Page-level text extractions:
....

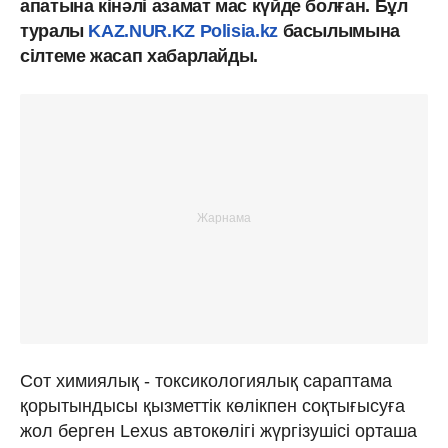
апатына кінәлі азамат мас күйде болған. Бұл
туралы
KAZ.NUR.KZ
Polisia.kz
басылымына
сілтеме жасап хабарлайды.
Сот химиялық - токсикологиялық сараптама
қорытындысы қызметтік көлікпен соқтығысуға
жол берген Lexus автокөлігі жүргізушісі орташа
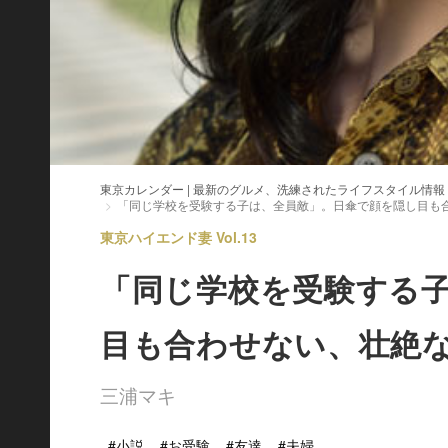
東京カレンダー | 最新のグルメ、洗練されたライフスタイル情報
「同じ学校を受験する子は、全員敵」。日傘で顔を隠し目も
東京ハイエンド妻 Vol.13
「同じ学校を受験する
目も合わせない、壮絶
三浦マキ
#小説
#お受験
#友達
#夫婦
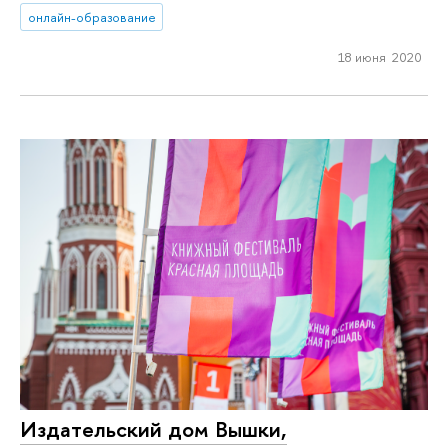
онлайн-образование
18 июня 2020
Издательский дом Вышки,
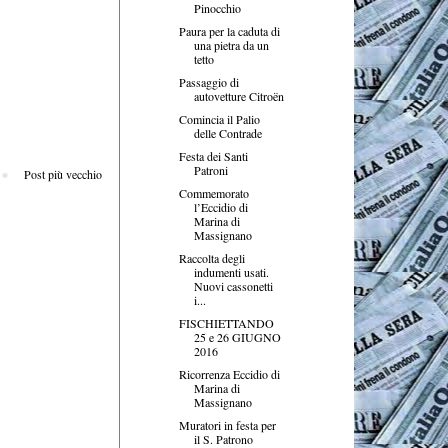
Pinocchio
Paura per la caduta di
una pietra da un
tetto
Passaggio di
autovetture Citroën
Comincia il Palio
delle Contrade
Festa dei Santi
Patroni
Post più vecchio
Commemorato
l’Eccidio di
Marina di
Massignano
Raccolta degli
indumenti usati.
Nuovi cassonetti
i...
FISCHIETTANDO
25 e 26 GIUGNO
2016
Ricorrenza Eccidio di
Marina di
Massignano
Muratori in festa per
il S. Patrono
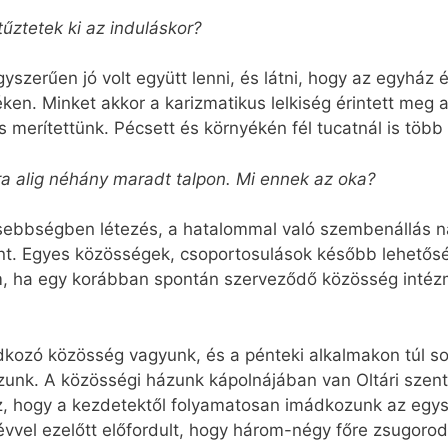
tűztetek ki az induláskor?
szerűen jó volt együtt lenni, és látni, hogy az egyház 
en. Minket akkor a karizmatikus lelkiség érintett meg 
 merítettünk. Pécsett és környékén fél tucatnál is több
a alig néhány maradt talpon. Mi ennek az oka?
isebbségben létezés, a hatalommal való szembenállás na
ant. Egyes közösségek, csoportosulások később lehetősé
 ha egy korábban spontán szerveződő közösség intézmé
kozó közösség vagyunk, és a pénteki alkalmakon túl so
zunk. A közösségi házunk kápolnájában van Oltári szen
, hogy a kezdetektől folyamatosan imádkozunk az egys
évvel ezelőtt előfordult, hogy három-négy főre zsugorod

....

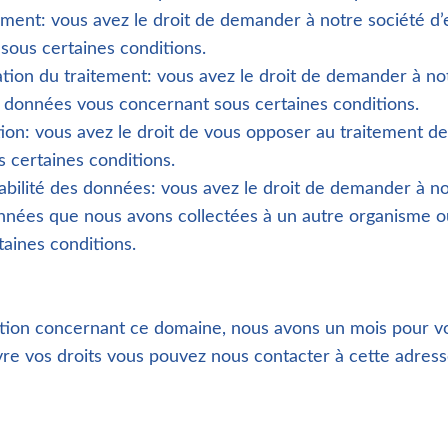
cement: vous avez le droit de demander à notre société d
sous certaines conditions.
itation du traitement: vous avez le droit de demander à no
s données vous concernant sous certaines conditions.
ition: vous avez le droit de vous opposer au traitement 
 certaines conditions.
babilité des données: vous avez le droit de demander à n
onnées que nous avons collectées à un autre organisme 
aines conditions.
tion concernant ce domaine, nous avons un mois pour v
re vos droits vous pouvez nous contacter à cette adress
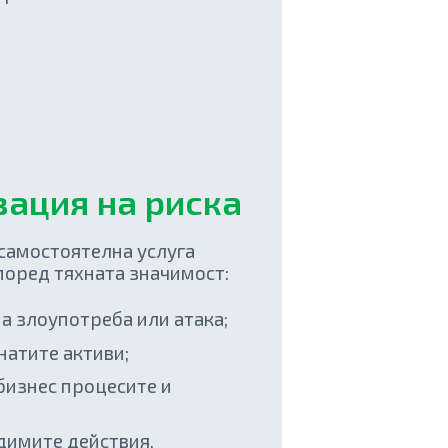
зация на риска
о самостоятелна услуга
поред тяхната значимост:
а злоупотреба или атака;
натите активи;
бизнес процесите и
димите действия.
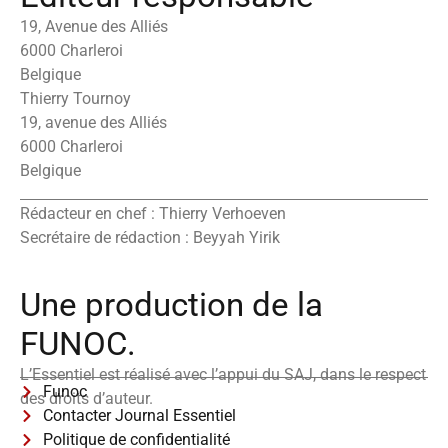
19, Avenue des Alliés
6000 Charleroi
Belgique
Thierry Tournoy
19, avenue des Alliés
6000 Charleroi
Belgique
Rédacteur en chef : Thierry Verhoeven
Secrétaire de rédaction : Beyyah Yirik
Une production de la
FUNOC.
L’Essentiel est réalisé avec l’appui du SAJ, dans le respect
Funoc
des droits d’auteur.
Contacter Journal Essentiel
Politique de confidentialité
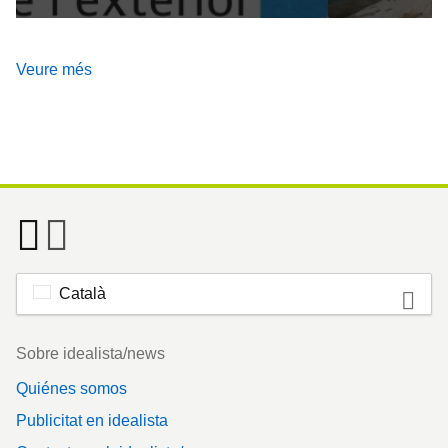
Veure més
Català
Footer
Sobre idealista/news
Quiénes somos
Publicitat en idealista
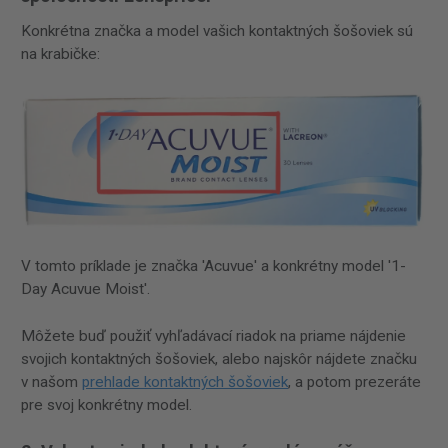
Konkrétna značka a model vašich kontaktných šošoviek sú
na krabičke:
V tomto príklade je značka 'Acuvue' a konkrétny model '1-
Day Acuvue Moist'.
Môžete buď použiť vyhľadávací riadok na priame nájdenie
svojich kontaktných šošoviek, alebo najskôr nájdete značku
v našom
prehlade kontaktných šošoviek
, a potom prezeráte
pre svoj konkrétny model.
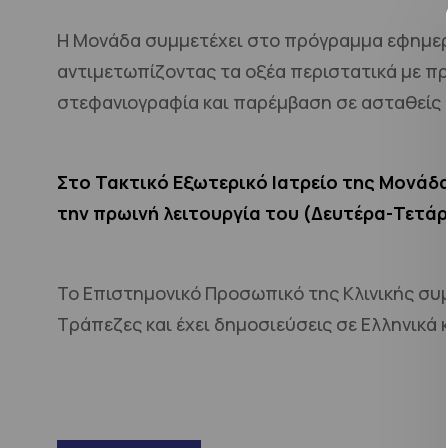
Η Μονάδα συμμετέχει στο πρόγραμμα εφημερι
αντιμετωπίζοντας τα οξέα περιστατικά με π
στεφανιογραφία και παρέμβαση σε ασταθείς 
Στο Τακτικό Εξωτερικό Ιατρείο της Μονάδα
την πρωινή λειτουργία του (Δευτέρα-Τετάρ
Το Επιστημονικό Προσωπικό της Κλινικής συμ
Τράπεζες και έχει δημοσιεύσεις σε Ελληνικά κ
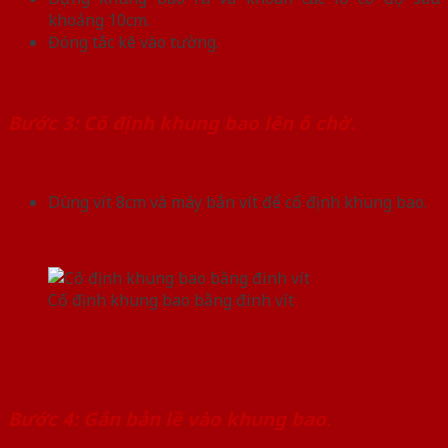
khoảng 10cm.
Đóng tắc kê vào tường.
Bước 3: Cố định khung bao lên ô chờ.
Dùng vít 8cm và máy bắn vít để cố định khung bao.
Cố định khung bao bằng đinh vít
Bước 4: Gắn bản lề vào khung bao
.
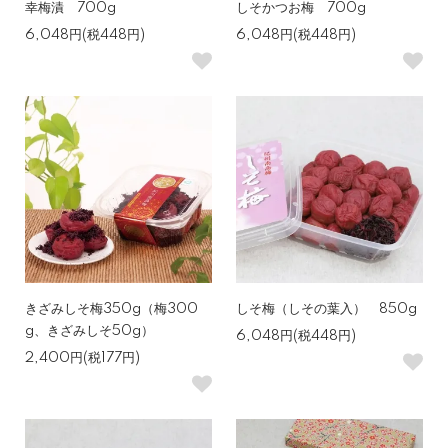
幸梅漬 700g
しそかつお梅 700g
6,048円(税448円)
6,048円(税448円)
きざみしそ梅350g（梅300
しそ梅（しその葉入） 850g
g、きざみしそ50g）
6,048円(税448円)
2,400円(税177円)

....

**What to produce:**
Range to copy from the records above: the line containing "апатына кінәлі азамат мас күйде болған. Бұл" to the line containing "en. Minket akkor", both included. Output those lines exactly and only those, skipping pictures.

**Finished task:**
апатына кінәлі азамат мас күйде болған. Бұл
туралы
KAZ.NUR.KZ
Polisia.kz
басылымына
сілтеме жасап хабарлайды.
Сот химиялық - токсикологиялық сараптама
қорытындысы қызметтік көлікпен соқтығысуға
жол берген Lexus автокөлігі жүргізушісі орташа
東京カレンダー | 最新のグルメ、洗練されたライフスタイル情報
「同じ学校を受験する子は、全員敵」。日傘で顔を隠し目も
東京ハイエンド妻 Vol.13
「同じ学校を受験する
目も合わせない、壮絶
三浦マキ
#小説
#お受験
#友達
#夫婦
онлайн-образование
18 июня 2020
Издательский дом Вышки,
Pinocchio
Paura per la caduta di
una pietra da un
tetto
Passaggio di
autovetture Citroën
Comincia il Palio
delle Contrade
Festa dei Santi
Patroni
Post più vecchio
Commemorato
l’Eccidio di
Marina di
Massignano
Raccolta degli
indumenti usati.
Nuovi cassonetti
i...
FISCHIETTANDO
25 e 26 GIUGNO
2016
Ricorrenza Eccidio di
Marina di
Massignano
Muratori in festa per
il S. Patrono
tűztetek ki az induláskor?
szerűen jó volt együtt lenni, és látni, hogy az egyház 
en. Minket akkor a karizmatikus lelkiség érintett meg 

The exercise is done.